Scientific classification
- Kingdom: Animalia
- Phylum: Chordata
- Class: Actinopterygii
- Order: Characiformes
- Family: Characidae
- Subfamily: Cheirodontinae
- Genus: Holoshesthes C. H. Eigenmann, 1903
- Species: H. pequira
- Binomial name: Holoshesthes pequira (Steindachner, 1882)
- Synonyms: Genus Holesthes C.H. Eigenmann, 1915; Species Chirodon pequira Steindachner, 1882 ; Odontostilbe pequira (Steindachner, 1882) ; Odontostilbe trementinae C. H. Eigenmann & C. H. Kennedy, 1903 ;

= Holoshesthes =

- Authority: (Steindachner, 1882)
- Conservation status: LC
- Synonyms: Holesthes C.H. Eigenmann, 1915
- Parent authority: C. H. Eigenmann, 1903

Genus of fishes

Holoshesthes is a monospecific genus of freshwater ray-finned fish belonging to the family Characidae. The only species in this genus is Holoshesthes pequira, a characin, found in South America.

==Taxonomy==
Holoshesthes was first proposed as a monospecific genus in 1903 by the German-born American ichthyologist Carl H. Eigenmann, with Chirodon pequira designated as its type species. Eigenmann later emended this to Holesthes, but this is now regarded as an unjustified emendation under Article 32.5 of the International Code of Zoological Nomenclature. Chirodon pequira was first formally described in 1882 by the Austrian ichthyologist Franz Steindachner, with its type locality given as the Guaporé River in the Amazon basin of Brazil. Some authorities regard this taxon as being within the genus Odontostilbe. This taxon is classified in the subfamily Cheirodontinae, which is classified within the family Characidae in the order Characiformes.

==Etymology==
Holoshesthes combines hólos, meaning "whole" or "entire", and esthḗs, which means "dress", "clothing" or "raiment", a reference to the maxillaries having teeth along its entire edge, so it is "clothed in teeth". The specific name, pequira, was not explained by Steindachner, but it may be a local name used for this fish in Brazil. This was first used by Johann Natterer as Salmo pequira for a museum specimen. Natterer collected the holotype of this species.

==Description==
Holoshesthes pequira has a maximum standard length of 5.6 cm.

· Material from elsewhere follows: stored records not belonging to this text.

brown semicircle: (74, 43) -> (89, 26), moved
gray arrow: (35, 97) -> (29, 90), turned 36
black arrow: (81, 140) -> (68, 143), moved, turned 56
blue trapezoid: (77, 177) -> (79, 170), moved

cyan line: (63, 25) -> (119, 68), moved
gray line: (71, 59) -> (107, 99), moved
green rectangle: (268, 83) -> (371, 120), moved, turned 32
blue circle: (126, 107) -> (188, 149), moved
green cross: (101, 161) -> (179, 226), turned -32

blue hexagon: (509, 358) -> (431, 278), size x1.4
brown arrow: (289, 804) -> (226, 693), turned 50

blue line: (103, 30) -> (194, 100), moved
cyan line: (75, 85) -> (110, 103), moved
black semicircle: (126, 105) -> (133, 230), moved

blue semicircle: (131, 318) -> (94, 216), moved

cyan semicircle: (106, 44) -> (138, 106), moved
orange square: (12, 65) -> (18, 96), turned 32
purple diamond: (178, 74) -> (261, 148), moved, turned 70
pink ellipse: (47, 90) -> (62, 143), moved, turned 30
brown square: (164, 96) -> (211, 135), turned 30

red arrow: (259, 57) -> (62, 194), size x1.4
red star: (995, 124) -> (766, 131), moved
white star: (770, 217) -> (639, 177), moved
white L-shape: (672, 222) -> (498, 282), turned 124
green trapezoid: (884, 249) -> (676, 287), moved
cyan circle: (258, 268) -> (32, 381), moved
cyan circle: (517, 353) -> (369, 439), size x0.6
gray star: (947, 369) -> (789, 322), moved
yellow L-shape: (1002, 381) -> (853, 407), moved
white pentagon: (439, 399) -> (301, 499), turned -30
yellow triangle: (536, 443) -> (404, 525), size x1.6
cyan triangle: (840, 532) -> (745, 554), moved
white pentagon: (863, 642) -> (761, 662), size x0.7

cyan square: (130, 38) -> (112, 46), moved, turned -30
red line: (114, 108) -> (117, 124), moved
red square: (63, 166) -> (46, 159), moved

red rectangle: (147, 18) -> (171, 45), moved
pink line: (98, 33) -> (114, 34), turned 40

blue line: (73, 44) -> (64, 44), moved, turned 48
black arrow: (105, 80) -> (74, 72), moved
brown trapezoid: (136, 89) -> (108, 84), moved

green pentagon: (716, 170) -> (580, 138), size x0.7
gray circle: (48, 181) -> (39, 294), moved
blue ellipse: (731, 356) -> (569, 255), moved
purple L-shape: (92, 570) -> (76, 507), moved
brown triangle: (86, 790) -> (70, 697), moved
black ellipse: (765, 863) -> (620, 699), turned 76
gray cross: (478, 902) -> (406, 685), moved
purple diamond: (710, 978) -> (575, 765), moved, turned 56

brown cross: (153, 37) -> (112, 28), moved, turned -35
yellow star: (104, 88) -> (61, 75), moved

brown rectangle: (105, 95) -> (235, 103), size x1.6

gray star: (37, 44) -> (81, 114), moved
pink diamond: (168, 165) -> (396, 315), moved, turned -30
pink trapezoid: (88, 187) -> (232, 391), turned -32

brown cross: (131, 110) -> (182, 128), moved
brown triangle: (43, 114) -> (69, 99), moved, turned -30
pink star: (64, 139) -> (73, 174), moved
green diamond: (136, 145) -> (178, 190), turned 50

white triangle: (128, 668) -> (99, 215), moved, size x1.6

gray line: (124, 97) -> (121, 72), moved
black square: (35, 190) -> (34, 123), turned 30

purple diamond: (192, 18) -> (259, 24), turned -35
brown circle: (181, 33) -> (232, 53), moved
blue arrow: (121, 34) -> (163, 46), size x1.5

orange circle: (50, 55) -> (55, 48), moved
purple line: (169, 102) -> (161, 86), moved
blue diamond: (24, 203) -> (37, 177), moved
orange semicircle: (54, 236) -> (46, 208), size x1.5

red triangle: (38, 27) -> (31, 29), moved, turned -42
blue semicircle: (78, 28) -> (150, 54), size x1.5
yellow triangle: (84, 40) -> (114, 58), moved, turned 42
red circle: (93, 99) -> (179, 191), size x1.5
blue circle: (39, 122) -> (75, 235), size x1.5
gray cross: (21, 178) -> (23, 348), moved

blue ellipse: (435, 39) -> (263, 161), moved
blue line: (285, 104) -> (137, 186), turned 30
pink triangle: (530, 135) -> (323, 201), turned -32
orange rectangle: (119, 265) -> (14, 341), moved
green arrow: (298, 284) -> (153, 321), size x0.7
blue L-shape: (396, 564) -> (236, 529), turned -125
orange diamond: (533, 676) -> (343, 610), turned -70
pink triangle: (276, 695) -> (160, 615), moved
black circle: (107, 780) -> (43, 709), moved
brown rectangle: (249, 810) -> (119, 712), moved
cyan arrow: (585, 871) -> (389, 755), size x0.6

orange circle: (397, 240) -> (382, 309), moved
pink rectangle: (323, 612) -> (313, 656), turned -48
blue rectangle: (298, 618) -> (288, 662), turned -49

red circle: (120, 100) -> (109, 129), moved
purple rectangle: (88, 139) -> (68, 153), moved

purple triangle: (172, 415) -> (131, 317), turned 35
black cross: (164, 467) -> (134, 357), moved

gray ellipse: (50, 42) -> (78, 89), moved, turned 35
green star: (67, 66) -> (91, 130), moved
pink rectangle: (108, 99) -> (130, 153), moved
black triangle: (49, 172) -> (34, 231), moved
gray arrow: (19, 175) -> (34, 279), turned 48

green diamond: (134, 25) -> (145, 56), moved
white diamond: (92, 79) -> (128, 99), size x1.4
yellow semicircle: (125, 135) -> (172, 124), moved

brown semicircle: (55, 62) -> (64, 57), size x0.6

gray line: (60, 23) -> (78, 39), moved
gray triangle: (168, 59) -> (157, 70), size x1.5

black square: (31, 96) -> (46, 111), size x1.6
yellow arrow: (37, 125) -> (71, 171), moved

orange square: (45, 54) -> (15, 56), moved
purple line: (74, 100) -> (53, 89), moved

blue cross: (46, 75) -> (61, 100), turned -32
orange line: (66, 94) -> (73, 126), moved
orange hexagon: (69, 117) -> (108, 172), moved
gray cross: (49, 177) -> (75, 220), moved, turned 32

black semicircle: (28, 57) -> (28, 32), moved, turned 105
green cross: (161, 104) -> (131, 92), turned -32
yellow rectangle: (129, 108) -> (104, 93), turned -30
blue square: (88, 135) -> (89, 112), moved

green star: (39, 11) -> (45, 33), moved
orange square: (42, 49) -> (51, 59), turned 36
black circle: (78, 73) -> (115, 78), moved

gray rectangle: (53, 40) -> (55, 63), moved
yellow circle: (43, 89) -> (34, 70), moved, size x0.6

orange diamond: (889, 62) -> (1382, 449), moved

==Distribution and habitat==
Holoshesthes pequira has a wide distribution in the Southern Cone of South America, where it occurs in the basins of the Paraguay River, the lower Paraná River and the Uruguay River in Argentina, Bolivia, Brazil, Paraguay and Uruguay. These fish prefer shallow, eutrophic parts of rivers and streams. They are also found in lakes on the floodplains.